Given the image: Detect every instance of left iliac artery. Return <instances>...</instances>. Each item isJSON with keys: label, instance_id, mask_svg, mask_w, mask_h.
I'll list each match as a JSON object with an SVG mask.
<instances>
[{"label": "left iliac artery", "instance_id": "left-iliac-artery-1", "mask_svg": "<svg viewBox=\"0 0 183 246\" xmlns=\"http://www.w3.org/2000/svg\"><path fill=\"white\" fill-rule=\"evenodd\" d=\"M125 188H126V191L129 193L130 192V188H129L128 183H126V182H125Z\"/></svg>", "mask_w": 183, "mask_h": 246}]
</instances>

^^^^^^^^^^^^^^^^

Work required —
Everything above must be retyped. Keep each record exactly the same.

Response —
Given the image: Detect every instance of left iliac artery. Return <instances>...</instances>. Each item isJSON with keys: label, instance_id, mask_svg, mask_w, mask_h.
I'll list each match as a JSON object with an SVG mask.
<instances>
[{"label": "left iliac artery", "instance_id": "left-iliac-artery-1", "mask_svg": "<svg viewBox=\"0 0 183 246\" xmlns=\"http://www.w3.org/2000/svg\"><path fill=\"white\" fill-rule=\"evenodd\" d=\"M125 188H126V191L129 193L130 192V188H129L128 183H126V182H125Z\"/></svg>", "mask_w": 183, "mask_h": 246}]
</instances>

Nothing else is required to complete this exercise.